Affine spaces are convex spaces #

This file shows that every affine space is a convex space.

Main results #

AddTorsor.instConvexSpace: An affine space over a module is a convex space.
AddTorsor.convexCombination_eq_affineCombination: The convex combination equals the affine combination.
AddTorsor.convexComboPair_eq_lineMap: Binary convex combinations are given by lineMap.

noncomputable def AddTorsor.convexCombination {R : Type u_1} {V : Type u_2} {P : Type u_3} [Ring R] [PartialOrder R] [AddCommGroup V] [Module R V] [AddTorsor V P] (s : StdSimplex R P) :

P

The convex combination of points in an affine space, given a probability distribution.

Equations

AddTorsor.convexCombination s = (Finset.affineCombination R s.support id) ⇑s.weights

Instances For

theorem AddTorsor.convexCombination_single {R : Type u_1} {V : Type u_2} {P : Type u_3} [Ring R] [PartialOrder R] [IsStrictOrderedRing R] [AddCommGroup V] [Module R V] [AddTorsor V P] (x : P) :

convexCombination (StdSimplex.single x) = x

theorem AddTorsor.convexCombination_assoc {R : Type u_1} {V : Type u_2} {P : Type u_3} [Ring R] [PartialOrder R] [IsStrictOrderedRing R] [AddCommGroup V] [Module R V] [AddTorsor V P] (f : StdSimplex R (StdSimplex R P)) :

convexCombination (StdSimplex.map convexCombination f) = convexCombination f.join

@[implicit_reducible]

noncomputable instance AddTorsor.instConvexSpace {R : Type u_1} {V : Type u_2} {P : Type u_3} [Ring R] [PartialOrder R] [IsStrictOrderedRing R] [AddCommGroup V] [Module R V] [AddTorsor V P] :

ConvexSpace R P

Equations

AddTorsor.instConvexSpace = { convexCombination := AddTorsor.convexCombination, assoc := ⋯, single := ⋯ }

theorem AddTorsor.convexCombination_eq_affineCombination {R : Type u_1} {V : Type u_2} {P : Type u_3} [Ring R] [PartialOrder R] [IsStrictOrderedRing R] [AddCommGroup V] [Module R V] [AddTorsor V P] (s : StdSimplex R P) :

ConvexSpace.convexCombination s = (Finset.affineCombination R s.support id) ⇑s.weights

ConvexSpace.convexCombination in an affine space is the affine combination.

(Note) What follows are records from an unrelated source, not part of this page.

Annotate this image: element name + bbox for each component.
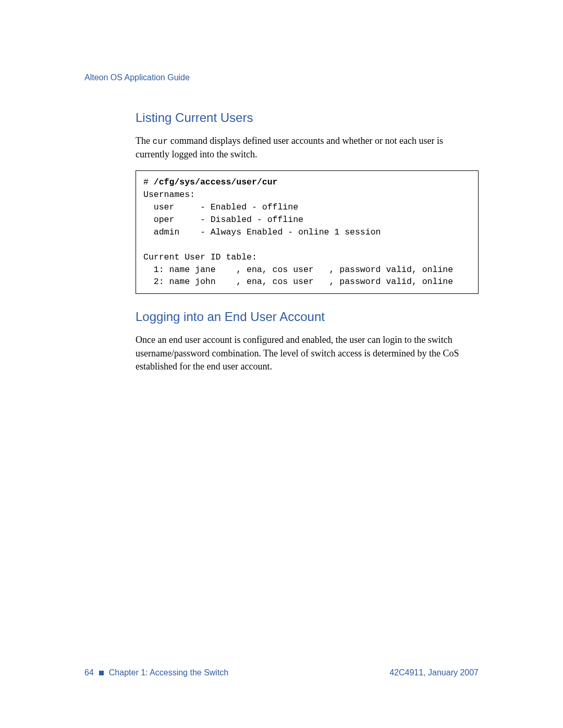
- chapter-label: Chapter 1: Accessing the Switch: [109, 668, 228, 677]
- section-heading-logging-in: Logging into an End User Account: [136, 310, 479, 324]
- inline-command-cur: cur: [152, 137, 168, 146]
- page-number: 64: [84, 668, 94, 677]
- code-prompt: #: [143, 177, 154, 187]
- section-heading-listing-users: Listing Current Users: [136, 110, 479, 125]
- footer-left-group: 64 Chapter 1: Accessing the Switch: [84, 668, 228, 677]
- code-command: /cfg/sys/access/user/cur: [154, 177, 278, 187]
- section1-paragraph: The cur command displays defined user ac…: [136, 134, 479, 161]
- doc-reference: 42C4911, January 2007: [389, 668, 479, 677]
- code-block-cur-output: # /cfg/sys/access/user/cur Usernames: us…: [136, 170, 479, 294]
- footer-square-icon: [99, 671, 104, 675]
- code-output: Usernames: user - Enabled - offline oper…: [143, 190, 453, 287]
- page-footer: 64 Chapter 1: Accessing the Switch 42C49…: [84, 668, 479, 677]
- section2-paragraph: Once an end user account is configured a…: [136, 334, 479, 374]
- section1-text-after: command displays defined user accounts a…: [136, 135, 443, 159]
- document-page: Alteon OS Application Guide Listing Curr…: [0, 0, 563, 728]
- header-guide-title: Alteon OS Application Guide: [84, 73, 479, 82]
- section1-text-before: The: [136, 135, 152, 146]
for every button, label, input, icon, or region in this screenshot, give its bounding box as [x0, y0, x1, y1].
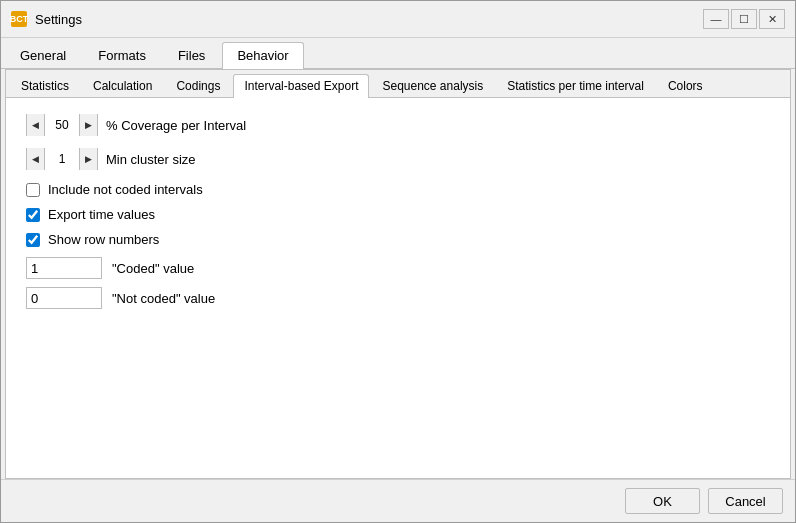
export-time-checkbox[interactable] — [26, 208, 40, 222]
tab-files[interactable]: Files — [163, 42, 220, 68]
sub-tab-statistics-time[interactable]: Statistics per time interval — [496, 74, 655, 97]
footer: OK Cancel — [1, 479, 795, 522]
coverage-row: ◀ ▶ % Coverage per Interval — [26, 114, 770, 136]
tab-behavior[interactable]: Behavior — [222, 42, 303, 69]
min-cluster-spinner: ◀ ▶ — [26, 148, 98, 170]
sub-tab-codings[interactable]: Codings — [165, 74, 231, 97]
min-cluster-row: ◀ ▶ Min cluster size — [26, 148, 770, 170]
coded-value-input[interactable] — [26, 257, 102, 279]
sub-tab-interval-export[interactable]: Interval-based Export — [233, 74, 369, 98]
settings-window: BCT Settings — ☐ ✕ General Formats Files… — [0, 0, 796, 523]
cancel-button[interactable]: Cancel — [708, 488, 783, 514]
coded-value-row: "Coded" value — [26, 257, 770, 279]
maximize-button[interactable]: ☐ — [731, 9, 757, 29]
not-coded-value-label: "Not coded" value — [112, 291, 215, 306]
sub-tab-statistics[interactable]: Statistics — [10, 74, 80, 97]
ok-button[interactable]: OK — [625, 488, 700, 514]
sub-tab-colors[interactable]: Colors — [657, 74, 714, 97]
content-area: Statistics Calculation Codings Interval-… — [5, 69, 791, 479]
export-time-label[interactable]: Export time values — [48, 207, 155, 222]
tab-formats[interactable]: Formats — [83, 42, 161, 68]
sub-tab-calculation[interactable]: Calculation — [82, 74, 163, 97]
include-not-coded-label[interactable]: Include not coded intervals — [48, 182, 203, 197]
coverage-label: % Coverage per Interval — [106, 118, 246, 133]
not-coded-value-row: "Not coded" value — [26, 287, 770, 309]
show-row-numbers-checkbox[interactable] — [26, 233, 40, 247]
show-row-numbers-label[interactable]: Show row numbers — [48, 232, 159, 247]
main-tab-bar: General Formats Files Behavior — [1, 38, 795, 69]
include-not-coded-checkbox[interactable] — [26, 183, 40, 197]
coverage-increment[interactable]: ▶ — [79, 114, 97, 136]
tab-general[interactable]: General — [5, 42, 81, 68]
coded-value-label: "Coded" value — [112, 261, 194, 276]
sub-tab-bar: Statistics Calculation Codings Interval-… — [6, 70, 790, 98]
window-controls: — ☐ ✕ — [703, 9, 785, 29]
sub-tab-sequence-analysis[interactable]: Sequence analysis — [371, 74, 494, 97]
cluster-decrement[interactable]: ◀ — [27, 148, 45, 170]
min-cluster-label: Min cluster size — [106, 152, 196, 167]
minimize-button[interactable]: — — [703, 9, 729, 29]
cluster-increment[interactable]: ▶ — [79, 148, 97, 170]
titlebar: BCT Settings — ☐ ✕ — [1, 1, 795, 38]
export-time-row: Export time values — [26, 207, 770, 222]
coverage-decrement[interactable]: ◀ — [27, 114, 45, 136]
window-title: Settings — [35, 12, 695, 27]
show-row-numbers-row: Show row numbers — [26, 232, 770, 247]
include-not-coded-row: Include not coded intervals — [26, 182, 770, 197]
coverage-value[interactable] — [45, 114, 79, 136]
close-button[interactable]: ✕ — [759, 9, 785, 29]
cluster-value[interactable] — [45, 148, 79, 170]
interval-export-panel: ◀ ▶ % Coverage per Interval ◀ ▶ Min clus… — [6, 98, 790, 478]
not-coded-value-input[interactable] — [26, 287, 102, 309]
app-icon: BCT — [11, 11, 27, 27]
coverage-spinner: ◀ ▶ — [26, 114, 98, 136]
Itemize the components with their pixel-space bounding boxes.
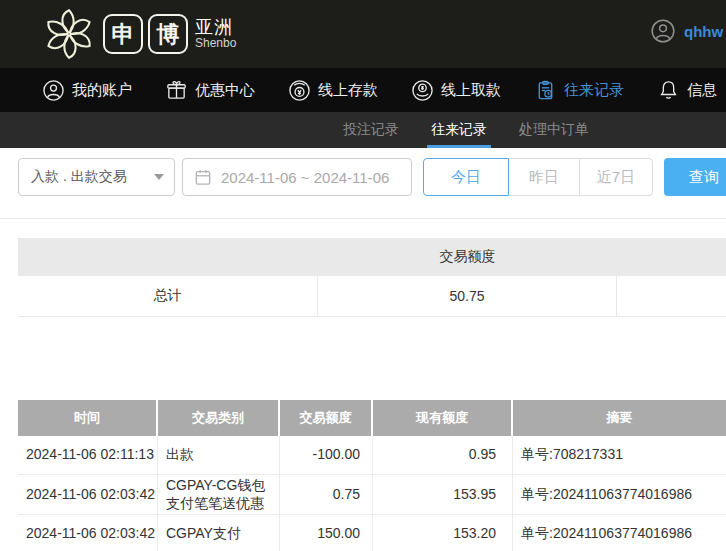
col-header-remark: 摘要: [513, 400, 726, 436]
col-header-type: 交易类别: [158, 400, 280, 436]
summary-total-empty: [617, 276, 726, 316]
nav-label: 我的账户: [72, 81, 132, 100]
cell-amount: -100.00: [280, 436, 373, 474]
nav-label: 线上存款: [318, 81, 378, 100]
user-icon: [42, 79, 65, 102]
nav-item-my-account[interactable]: 我的账户: [42, 79, 132, 102]
summary-total-label: 总计: [18, 276, 318, 316]
nav-item-deposit[interactable]: 线上存款: [288, 79, 378, 102]
date-range-value: 2024-11-06 ~ 2024-11-06: [221, 169, 389, 186]
tab-label: 往来记录: [431, 121, 487, 139]
summary-total-row: 总计 50.75: [18, 276, 726, 317]
main-nav: 我的账户 优惠中心 线上存款 线上取款: [0, 68, 726, 112]
tab-transaction-records[interactable]: 往来记录: [431, 112, 487, 148]
account-menu[interactable]: qhhw: [650, 18, 723, 44]
summary-header-empty2: [617, 238, 726, 276]
logo-char-shen: 申: [103, 14, 143, 54]
brand-subtitle: Shenbo: [195, 37, 236, 50]
nav-item-records[interactable]: 往来记录: [534, 79, 624, 102]
today-button[interactable]: 今日: [423, 158, 509, 196]
brand-text: 亚洲 Shenbo: [195, 18, 236, 49]
tab-group: 投注记录 往来记录 处理中订单: [343, 112, 589, 148]
nav-item-withdraw[interactable]: 线上取款: [411, 79, 501, 102]
yesterday-button[interactable]: 昨日: [508, 158, 580, 196]
summary-header-row: 交易额度: [18, 238, 726, 276]
table-row: 2024-11-06 02:11:13 出款 -100.00 0.95 单号:7…: [18, 436, 726, 475]
nav-label: 信息: [687, 81, 717, 100]
section-divider: [0, 218, 726, 219]
date-range-input[interactable]: 2024-11-06 ~ 2024-11-06: [182, 158, 412, 196]
username: qhhw: [684, 23, 723, 40]
nav-item-messages[interactable]: 信息: [657, 79, 717, 102]
cell-remark: 单号:202411063774016986: [513, 475, 726, 514]
records-icon: [534, 79, 557, 102]
cell-remark: 单号:708217331: [513, 436, 726, 474]
col-header-amount: 交易额度: [280, 400, 373, 436]
summary-header-empty: [18, 238, 318, 276]
cell-type: CGPAY-CG钱包支付笔笔送优惠: [158, 475, 280, 514]
brand-logo[interactable]: 申 博 亚洲 Shenbo: [40, 5, 236, 63]
cell-type: 出款: [158, 436, 280, 474]
nav-label: 线上取款: [441, 81, 501, 100]
summary-header-amount: 交易额度: [318, 238, 617, 276]
cell-time: 2024-11-06 02:03:42: [18, 475, 158, 514]
select-value: 入款 . 出款交易: [31, 168, 154, 186]
nav-label: 往来记录: [564, 81, 624, 100]
cell-amount: 150.00: [280, 515, 373, 551]
transactions-table: 时间 交易类别 交易额度 现有额度 摘要 2024-11-06 02:11:13…: [18, 400, 726, 551]
logo-char-bo: 博: [148, 14, 188, 54]
filter-bar: 入款 . 出款交易 2024-11-06 ~ 2024-11-06 今日 昨日 …: [0, 158, 726, 196]
gift-icon: [165, 79, 188, 102]
last7days-button[interactable]: 近7日: [579, 158, 653, 196]
user-avatar-icon: [650, 18, 676, 44]
withdraw-icon: [411, 79, 434, 102]
calendar-icon: [193, 167, 213, 187]
summary-table: 交易额度 总计 50.75: [18, 238, 726, 317]
transaction-type-select[interactable]: 入款 . 出款交易: [18, 158, 175, 196]
tab-pending-orders[interactable]: 处理中订单: [519, 112, 589, 148]
search-button[interactable]: 查询: [664, 158, 726, 196]
summary-total-value: 50.75: [318, 276, 617, 316]
cell-type: CGPAY支付: [158, 515, 280, 551]
active-tab-underline: [427, 145, 491, 148]
table-header-row: 时间 交易类别 交易额度 现有额度 摘要: [18, 400, 726, 436]
flower-logo-icon: [40, 5, 98, 63]
col-header-balance: 现有额度: [373, 400, 513, 436]
cell-amount: 0.75: [280, 475, 373, 514]
tab-betting-records[interactable]: 投注记录: [343, 112, 399, 148]
cell-remark: 单号:202411063774016986: [513, 515, 726, 551]
deposit-icon: [288, 79, 311, 102]
nav-label: 优惠中心: [195, 81, 255, 100]
table-row: 2024-11-06 02:03:42 CGPAY-CG钱包支付笔笔送优惠 0.…: [18, 475, 726, 515]
nav-item-promotions[interactable]: 优惠中心: [165, 79, 255, 102]
cell-balance: 153.95: [373, 475, 513, 514]
bell-icon: [657, 79, 680, 102]
cell-time: 2024-11-06 02:11:13: [18, 436, 158, 474]
table-row: 2024-11-06 02:03:42 CGPAY支付 150.00 153.2…: [18, 515, 726, 551]
app-window: 申 博 亚洲 Shenbo qhhw 我的账户: [0, 0, 726, 551]
brand-region: 亚洲: [195, 18, 236, 37]
sub-nav: 投注记录 往来记录 处理中订单: [0, 112, 726, 148]
cell-time: 2024-11-06 02:03:42: [18, 515, 158, 551]
chevron-down-icon: [154, 174, 164, 180]
site-header: 申 博 亚洲 Shenbo qhhw: [0, 0, 726, 68]
cell-balance: 153.20: [373, 515, 513, 551]
quick-date-group: 今日 昨日 近7日: [423, 158, 653, 196]
col-header-time: 时间: [18, 400, 158, 436]
cell-balance: 0.95: [373, 436, 513, 474]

theorem AddTorsor.convexComboPair_eq_lineMap {R : Type u_1} {V : Type u_2} {P : Type u_3} [Ring R] [PartialOrder R] [IsStrictOrderedRing R] [AddCommGroup V] [Module R V] [AddTorsor V P] (s t : R) (hs : 0 ≤ s) (ht : 0 ≤ t) (h : s + t = 1) (x y : P) :

convexComboPair s t hs ht h x y = (AffineMap.lineMap y x) s

convexComboPair in an affine space is the affine line map.